Speaking of malware, a common technique for malware to infect computers is called DLL hijacking. It has for example been used by the Chinese government-lined actor ‘Mustang Panda’ to target NGOs in Myanmar. Security company Palo Alto wrote an easy to read introduction into this technique.

I don’t need to tell you about the importance of multi factor authentication, but for reference, Duo Security wrote a three part series on how various types of MFA stand up to different kinds of cyber attacks. I found the table in the second part quite helpful for some quick threat modeling.

Sucuri, whose easy to read blog posts on website security I have previously praised, has written a useful guide on how websites running WordPress tend to get hacked. 

In non-security news

A book I read: one reason I love reading fiction is to learn about other people’s lives.

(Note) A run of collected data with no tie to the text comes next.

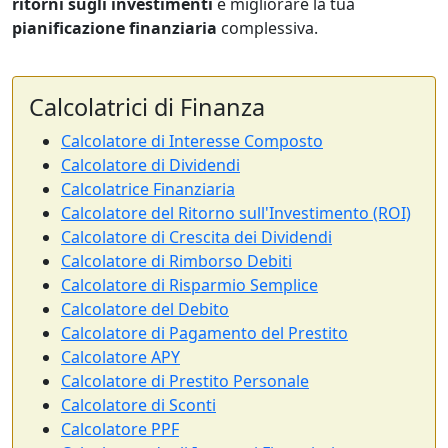
ritorni sugli investimenti
e migliorare la tua
pianificazione finanziaria
complessiva.
Calcolatrici di Finanza
Calcolatore di Interesse Composto
Calcolatore di Dividendi
Calcolatrice Finanziaria
Calcolatore del Ritorno sull'Investimento (ROI)
Calcolatore di Crescita dei Dividendi
Calcolatore di Rimborso Debiti
Calcolatore di Risparmio Semplice
Calcolatore del Debito
Calcolatore di Pagamento del Prestito
Calcolatore APY
Calcolatore di Prestito Personale
Calcolatore di Sconti
Calcolatore PPF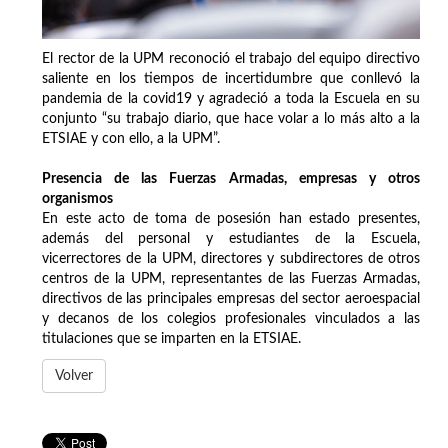
El rector de la UPM reconoció el trabajo del equipo directivo
saliente en los tiempos de incertidumbre que conllevó la
pandemia de la covid19 y agradeció a toda la Escuela en su
conjunto “su trabajo diario, que hace volar a lo más alto a la
ETSIAE y con ello, a la UPM”.
Presencia de las Fuerzas Armadas, empresas y otros
organismos
En este acto de toma de posesión han estado presentes,
además del personal y estudiantes de la Escuela,
vicerrectores de la UPM, directores y subdirectores de otros
centros de la UPM, representantes de las Fuerzas Armadas,
directivos de las principales empresas del sector aeroespacial
y decanos de los colegios profesionales vinculados a las
titulaciones que se imparten en la ETSIAE.
Volver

This, apparently includes the lives of astronauts, six of whom are the subject of Samantha Harvey’s novel Orbital. I have a weak spot for short, largely plotless novels about people and their interactions and the fact that these people are in a small capsule circling 250 miles above the earth’s surface added to the book’s poetry.

A song I liked: if I’ve ever had a music crush it was on Kimya Dawson, once one half of the Moldy Peaches and currently a solo artist, activist and all around cool person. I recently discovered At The Seams (BandcampYouTube), a simple acoustic song she wrote a short decade ago about the Black Lives Matter movement in the US, that feels every bit as relevant today.